§ What you need to do
Return each line of the data below exactly, omitting any pictures.

§ Data supplied
--- START ---
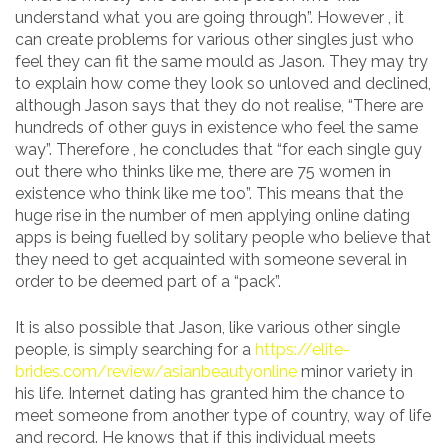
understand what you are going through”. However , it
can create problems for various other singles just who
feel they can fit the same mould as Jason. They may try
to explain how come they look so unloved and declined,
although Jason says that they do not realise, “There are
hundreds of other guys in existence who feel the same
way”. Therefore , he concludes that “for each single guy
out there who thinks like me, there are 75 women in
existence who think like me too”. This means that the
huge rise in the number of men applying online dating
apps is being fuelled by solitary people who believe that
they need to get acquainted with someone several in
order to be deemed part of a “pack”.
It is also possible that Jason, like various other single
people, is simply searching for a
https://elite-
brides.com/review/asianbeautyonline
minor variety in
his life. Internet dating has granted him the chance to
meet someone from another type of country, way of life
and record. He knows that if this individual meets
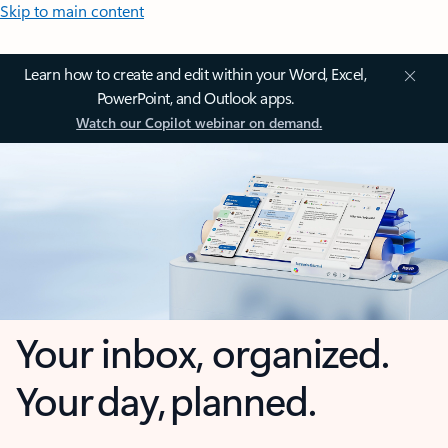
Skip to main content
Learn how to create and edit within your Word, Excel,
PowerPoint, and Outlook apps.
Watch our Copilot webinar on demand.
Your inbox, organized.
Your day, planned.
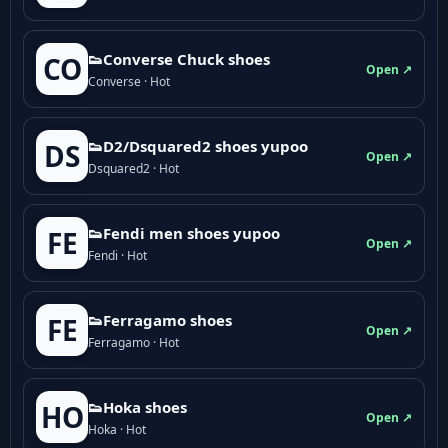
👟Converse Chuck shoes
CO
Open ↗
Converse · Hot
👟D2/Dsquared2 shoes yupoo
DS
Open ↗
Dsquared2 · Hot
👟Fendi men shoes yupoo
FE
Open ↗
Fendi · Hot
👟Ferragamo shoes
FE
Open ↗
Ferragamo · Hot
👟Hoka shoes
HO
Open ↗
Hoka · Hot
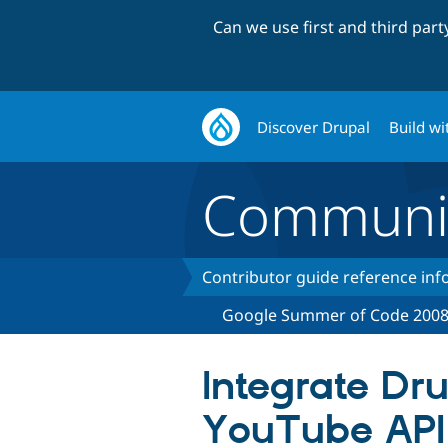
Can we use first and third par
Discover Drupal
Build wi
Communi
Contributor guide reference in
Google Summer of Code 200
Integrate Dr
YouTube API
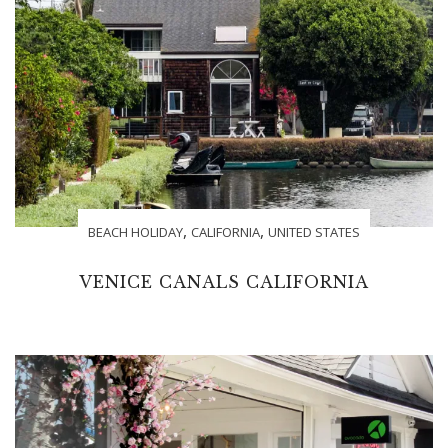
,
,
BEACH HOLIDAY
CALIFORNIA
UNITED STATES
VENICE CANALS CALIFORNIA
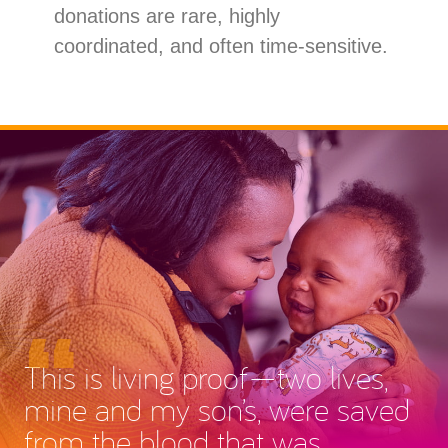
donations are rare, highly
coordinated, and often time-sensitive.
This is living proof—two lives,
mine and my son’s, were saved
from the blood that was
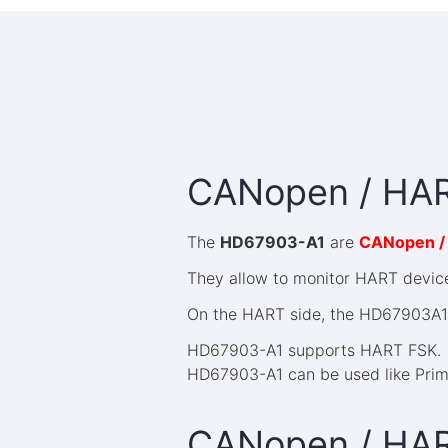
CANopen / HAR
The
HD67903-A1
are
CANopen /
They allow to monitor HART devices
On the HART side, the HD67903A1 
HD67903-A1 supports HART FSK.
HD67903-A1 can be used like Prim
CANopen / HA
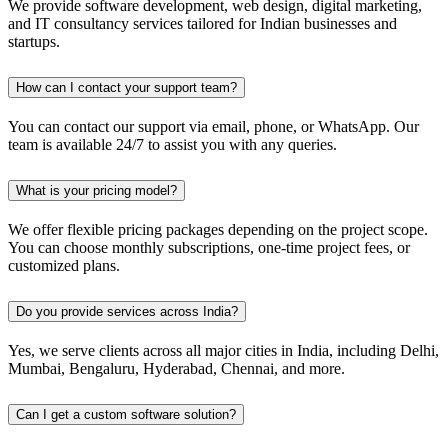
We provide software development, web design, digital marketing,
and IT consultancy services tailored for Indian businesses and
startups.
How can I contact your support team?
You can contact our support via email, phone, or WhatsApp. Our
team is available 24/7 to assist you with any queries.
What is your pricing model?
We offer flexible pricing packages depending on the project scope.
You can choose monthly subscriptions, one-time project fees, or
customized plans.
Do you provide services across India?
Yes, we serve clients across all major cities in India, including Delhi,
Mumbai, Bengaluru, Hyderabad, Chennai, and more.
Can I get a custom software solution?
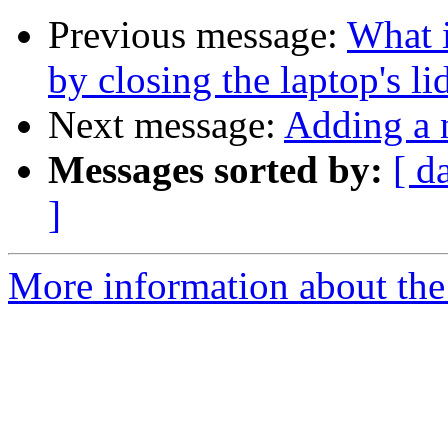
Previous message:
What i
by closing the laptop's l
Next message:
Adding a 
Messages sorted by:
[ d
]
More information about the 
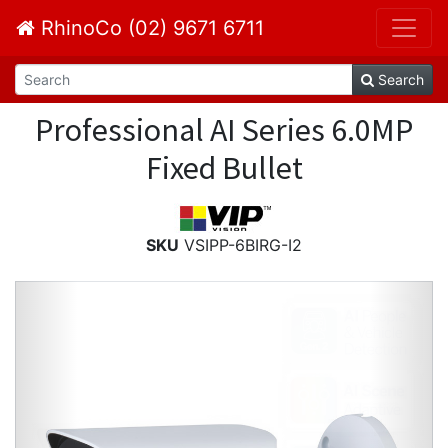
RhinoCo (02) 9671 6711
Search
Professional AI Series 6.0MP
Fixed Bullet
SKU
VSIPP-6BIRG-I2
--- END ---
§ Answer
understand what you are going through”. However , it
can create problems for various other singles just who
feel they can fit the same mould as Jason. They may try
to explain how come they look so unloved and declined,
although Jason says that they do not realise, “There are
hundreds of other guys in existence who feel the same
way”. Therefore , he concludes that “for each single guy
out there who thinks like me, there are 75 women in
existence who think like me too”. This means that the
huge rise in the number of men applying online dating
apps is being fuelled by solitary people who believe that
they need to get acquainted with someone several in
order to be deemed part of a “pack”.
It is also possible that Jason, like various other single
people, is simply searching for a
https://elite-
brides.com/review/asianbeautyonline
minor variety in
his life. Internet dating has granted him the chance to
meet someone from another type of country, way of life
and record. He knows that if this individual meets
Skip to main content
Learn how to create and edit within your Word, Excel,
PowerPoint, and Outlook apps.
Watch our Copilot webinar on demand.
Your inbox, organized.
Your day, planned.
👟Converse Chuck shoes
CO
Open ↗
Converse · Hot
👟D2/Dsquared2 shoes yupoo
DS
Open ↗
Dsquared2 · Hot
👟Fendi men shoes yupoo
FE
Open ↗
Fendi · Hot
👟Ferragamo shoes
FE
Open ↗
Ferragamo · Hot
👟Hoka shoes
HO
Open ↗
Hoka · Hot
Can we use first and third par
Discover Drupal
Build wi
Communi
Contributor guide reference in
Google Summer of Code 200
Integrate Dr
YouTube API
,
,
BEACH HOLIDAY
CALIFORNIA
UNITED STATES
VENICE CANALS CALIFORNIA
donations are rare, highly
coordinated, and often time-sensitive.
This is living proof—two lives,
mine and my son’s, were saved
from the blood that was
CANopen / HAR
The
HD67903-A1
are
CANopen /
They allow to monitor HART devices
On the HART side, the HD67903A1 
HD67903-A1 supports HART FSK.
HD67903-A1 can be used like Prim
CANopen / HA
We provide software development, web design, digital marketing,
and IT consultancy services tailored for Indian businesses and
startups.
How can I contact your support team?
You can contact our support via email, phone, or WhatsApp. Our
team is available 24/7 to assist you with any queries.
What is your pricing model?
We offer flexible pricing packages depending on the project scope.
You can choose monthly subscriptions, one-time project fees, or
customized plans.
Do you provide services across India?
Yes, we serve clients across all major cities in India, including Delhi,
Mumbai, Bengaluru, Hyderabad, Chennai, and more.
Can I get a custom software solution?
Previous message:
What i
by closing the laptop's l
Next message:
Adding a 
Messages sorted by:
[ d
]
More information about the 
RhinoCo (02) 9671 6711
Search
Professional AI Series 6.0MP
Fixed Bullet
SKU
VSIPP-6BIRG-I2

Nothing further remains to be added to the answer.